Depuis le 6 novembre 2025, la définition pénale du viol et des agressions sexuelles a été modifiée pour y inclure une définition explicite du consentement. L’article dispose désormais que « le consentement est libre et éclairé, spécifique, préalable et révocable ». Cette évolution législative s’inscrit dans le prolongement de la notion de « culture du consentement », en opposition à la culture du viol, qui tente de faire du respect de l’autonomie et des limites de chacun-e un principe juridique et social.

Mais peut-on parler de consentement dans un monde où le viol est une conséquence évidente des structures de domination ?

La criminalisation n’empêche pas les viols, elle définit leurs limites légales sans transformer en profondeur les conditions sociales, économiques et psychologiques qui rendent possible ou impossible un véritable « oui ».

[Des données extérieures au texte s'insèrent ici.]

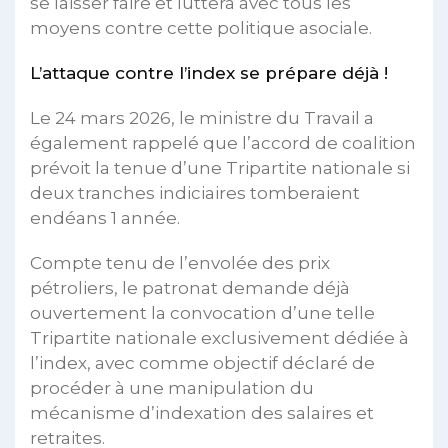
se laisser faire et luttera avec tous les
moyens contre cette politique asociale.
L’attaque contre l’index se prépare déjà !
Le 24 mars 2026, le ministre du Travail a
également rappelé que l’accord de coalition
prévoit la tenue d’une Tripartite nationale si
deux tranches indiciaires tomberaient
endéans 1 année.
Compte tenu de l’envolée des prix
pétroliers, le patronat demande déjà
ouvertement la convocation d’une telle
Tripartite nationale exclusivement dédiée à
l’index, avec comme objectif déclaré de
procéder à une manipulation du
mécanisme d’indexation des salaires et
retraites.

Il faudrait donc questionner les conditions concrètes qui permettent, ou empêchent, l’exercice d’une autonomie réelle. Dans des contextes tels que l’emprise, ou la dépendance affective ou économique, la capacité à consentir est limitée. Pour ces personnes il y a donc un enjeu d’applicabilité réelle de la loi. La question est également de savoir si le consentement est réellement l’outil le plus pertinent pour lutter contre les violences faites aux femmes.

En se centrant sur une autonomie supposée équivalente entre individus, on risque de passer à côté des rapports sociaux et de genre qui structurent les interactions et produisent des violences. 

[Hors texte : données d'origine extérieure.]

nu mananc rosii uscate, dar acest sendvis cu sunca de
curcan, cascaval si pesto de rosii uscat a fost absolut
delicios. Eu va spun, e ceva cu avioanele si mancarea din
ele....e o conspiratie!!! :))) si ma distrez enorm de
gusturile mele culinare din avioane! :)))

Sans prendre en compte le fait que certains individus, au-delà de ne pas être en position d’exprimer un refus, ne peuvent parfois même pas concevoir qu’iels pourraient refuser.

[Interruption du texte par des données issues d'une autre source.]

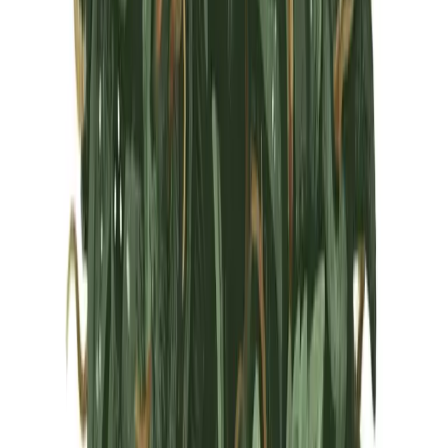
Marken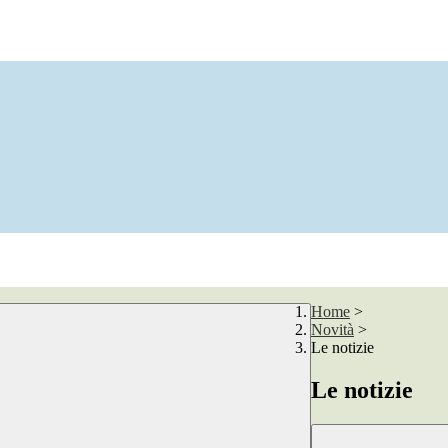
Home
>
Novità
>
Le notizie
Le notizie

Faire du consentement la clé de voûte de la lutte contre les violences sexuelles revient à adopter une vision contractuelle des relations humaines, comme si tout pouvait se négocier entre individus au sein d’un système inchangé.

La loi a un rôle important, mais elle ne libère pas. Elle trace les limites du « non », mais ne peut pas, à elle seule, créer les conditions d’un véritable « oui ». Attendre de la loi qu’elle nous émancipe des rapports de pouvoir serait même dangereux. L’histoire récente le rappelle : au nom d’une prétendue protection des femmes jugées incapables de consentir, certains textes, sur le foulard ou sur le travail du sexe, ont restreint leur autonomie et ont servi à nous contrôler plutôt qu’à nous défendre.

Dans ce paysage, une loi libérale apparaît finalement comme une faible victoire, car elle protège sans prétendre émanciper. Mais la transformation réelle ne dépend pas d’un perfectionnement du droit, ni d’un recours à la pénalisation. Faire reculer les dominations exige d’autres outils que la justice pénale, qui permettent véritablement aux personnes de gagner en autonomie. Car un consentement n’est libre que si la personne l’est. 

Placer la « culture du consentement » au centre du combat contre les violences sexuelles, c’est oublier que le consentement ne garantit pas l’égalité, il la suppose. 

Enfin, se focaliser uniquement sur le consentement occulte un angle mort majeur, celui des personnes qui ne peuvent pas consentir du tout, notamment les enfants, qui sont pourtant parmi les principales victimes de violences sexuelles. Si le droit prévoit déjà, pour les moins de 15 ans, un régime distinct qui ne repose pas sur le consentement, cela rappelle que celui-ci est insuffisant pour penser l’ensemble des violences.